SMS in the community
I have also been working with the Fed (Centre for Independent Living) to focus on providing ways into healthy activities in the community. Activities include developing two inter-active resource directories for people with MSK conditions about local activities and groups. A small team of community link specialists are working with patients to find out what works and gets in the way of people being more mobile and active in the community. The work is also helping to build local voluntary sector capacity.

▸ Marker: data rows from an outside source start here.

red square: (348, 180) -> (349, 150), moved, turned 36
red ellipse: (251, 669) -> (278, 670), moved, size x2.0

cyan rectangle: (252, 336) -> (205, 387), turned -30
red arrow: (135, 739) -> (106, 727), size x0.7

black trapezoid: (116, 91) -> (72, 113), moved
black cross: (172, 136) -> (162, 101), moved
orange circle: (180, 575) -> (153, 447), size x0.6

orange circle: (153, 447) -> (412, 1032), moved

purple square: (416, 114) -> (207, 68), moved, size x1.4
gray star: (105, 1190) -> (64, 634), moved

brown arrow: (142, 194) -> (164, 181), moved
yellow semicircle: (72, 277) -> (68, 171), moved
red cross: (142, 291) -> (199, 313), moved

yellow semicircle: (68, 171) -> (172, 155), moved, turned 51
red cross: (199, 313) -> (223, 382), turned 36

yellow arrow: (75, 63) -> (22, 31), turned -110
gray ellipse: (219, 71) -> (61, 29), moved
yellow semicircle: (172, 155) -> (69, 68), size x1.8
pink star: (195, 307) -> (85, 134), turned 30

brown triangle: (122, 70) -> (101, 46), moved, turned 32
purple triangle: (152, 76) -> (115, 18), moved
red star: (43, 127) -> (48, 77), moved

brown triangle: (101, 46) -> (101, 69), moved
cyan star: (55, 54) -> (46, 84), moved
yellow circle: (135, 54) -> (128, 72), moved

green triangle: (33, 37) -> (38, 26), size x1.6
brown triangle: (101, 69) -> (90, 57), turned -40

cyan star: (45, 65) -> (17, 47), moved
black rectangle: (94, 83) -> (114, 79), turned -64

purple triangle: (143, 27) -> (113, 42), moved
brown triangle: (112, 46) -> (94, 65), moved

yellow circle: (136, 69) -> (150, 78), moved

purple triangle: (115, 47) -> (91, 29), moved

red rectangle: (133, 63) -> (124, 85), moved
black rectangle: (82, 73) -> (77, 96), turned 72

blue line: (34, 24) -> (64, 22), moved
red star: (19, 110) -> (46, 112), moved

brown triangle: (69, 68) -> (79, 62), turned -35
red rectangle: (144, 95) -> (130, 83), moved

We have improved clinic and service information and developed an integrated appointment letter that brings together previous leaflets provided separately. This includes prompts for patients before and during the consultation, and user-friendly information about the service. Other information letters and leaflets are being re-designed to mirror the tone, structure and content of the integrated appointment letter. This information is also being made available on the website.
I am in discussion with pathway leads about how we can develop more systematic ways to improve the quality of patient information we provide in clinic. The new website has sections for patient information and looking after yourself and is being populated by information agreed by clinicians. Any work needs to be aligned with other information work, such as on clinic outcome letters. The work on provision of information dovetails with that on improving shared decision-making.